= Lewis Way =

English barrister and churchman

Lewis Way (1772–1840) was an English barrister and churchman, noted for his Christian outreach to Jews. He is not to be confused with his grandfather, also called Lewis Way, a director of the South Sea Company.

==Life==
Lewis Way was born on 11 February, 1772, as the second son of Benjamin Way (1740–1808) of Denham, Buckinghamshire. Benjamin Way was an MP and a Fellow of the Royal Society, and arranged for his son's education as a barrister. Way graduated M.A. in 1796 from Merton College, Oxford, and in 1797 was called to the bar by the Society of the Inner Temple.

Way came upon a stroke of good fortune in October 1799. A wealthy man named John Way (1732–1804) was at the Inner Temple to adjust his will; he stopped by Lewis Way's office, curious to meet the person who shared his unusual last name. While the two Ways were not related, they did establish a friendship and correspondence. Lewis visited John at his home, and John provided financial support for Lewis. John Way did not have any children of his own, and he adjusted his will such that his estate of around £300,000 (= around £32 million pounds in 2021, adjusted for inflation) went to Lewis, after setting aside some for his wife. John Way died in 1804, and Lewis Way was suddenly independently wealthy and no longer needed to support himself as a barrister. He became a philanthropist instead.

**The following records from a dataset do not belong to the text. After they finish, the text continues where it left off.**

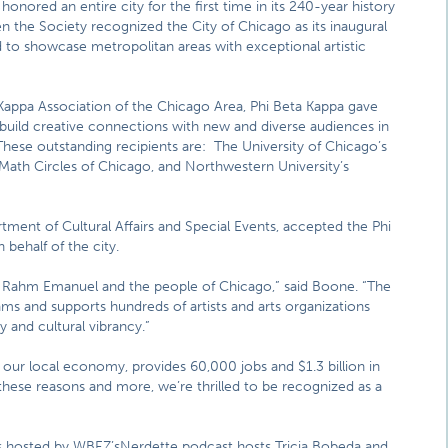
honored an entire city for the first time in its 240-year history
 the Society recognized the City of Chicago as its inaugural
d to showcase metropolitan areas with exceptional artistic
Kappa Association of the Chicago Area, Phi Beta Kappa gave
 build creative connections with new and diverse audiences in
These outstanding recipients are: The University of Chicago’s
, Math Circles of Chicago, and Northwestern University’s
ment of Cultural Affairs and Special Events, accepted the Phi
 behalf of the city.
or Rahm Emanuel and the people of Chicago,” said Boone. “The
ams and supports hundreds of artists and arts organizations
ty and cultural vibrancy.”
o our local economy, provides 60,000 jobs and $1.3 billion in
these reasons and more, we’re thrilled to be recognized as a
alks hosted by WBEZ’sNerdette podcast hosts Tricia Bobeda and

Way was ordained a priest of the Church of England in 1817, and devoted much of his wealth to religious works. On his way to Lebanon in 1823, he stayed for a while in Nice, on the Mediterranean coast in what is now France. While there, he donated funds for the construction of the seaside Promenade des Anglais. In Lebanon, he met the traveller Lady Hester Stanhope. He later lived in Paris as the chaplain to the British ambassador. He founded the Marbeuf Chapel near the Champs-Élysées in 1824, where his preaching attracted a fashionable congregation. This church has moved buildings and is now St George's Paris.

Lewis Way's last years were spent in rural Warwickshire in the care of a lunatic asylum at Barford. He died on 23 January 1840.

==Mission to the Jewish people==
Way belonged to the Evangelical wing of the Church of England and was active in its outreach to Jewish people. He was a founding member of the London Society for Promoting Christianity Amongst the Jews. In 1812–16, he built the chapel at Stansted Park, Sussex, as part of this ministry. Way firmly believed that the restoration of the Jews to Israel would fulfill Biblically-mandated prophecies, and believed that this would be linked with the mass conversion of the Jews to Christianity.

In 1817, Way travelled to Russia, stopping in the Netherlands, Germany, and Poland along the way to visit Jewish populations and worship sites. He obtained four audiences with Tsar Alexander I of Russia, who befriended him and shared his interest in the future of the Jewish people (see History of the Jews in Russia). Way wrote, "It was not an audience of a private man with an Emperor, but rather a most friendly exchange of views of a Christian with a fellow Christian." The Tsar sent Way to the Congress of Aix-la-Chapelle (1818) in what is now Aachen in Germany to obtain a commitment from the post-Napoleonic European heads of state to improve the lot of Europe's Jewish population.

It was following his visit to Russia in 1817 that Lewis Way developed a belief in the imminent return of Christ, adopting the pseudonym 'Basilicus' for the publication of his convictions in Thoughts on the Scriptural Expectations of the Christian Church. He also pursued the idea of creating a college at Stansted Park to train missionaries to the Jews, but the plans never came through.

==Family==
In 1801 Way married Mary Drewe (1780–1848), youngest daughter of the Reverend Herman Drewe of The Grange, Broadhembury, a substantial estate in Devon. The couple had nine children: three sons and six daughters. These included the antiquary Albert Way (1805–1874), Georgiana Millicent Way, who married Henry Daniel Cholmeley (b. 1810, d. 1 Jun 1865), and Olive who married Rev. Charles Edward Kennaway, the Anglican clergyman and poet.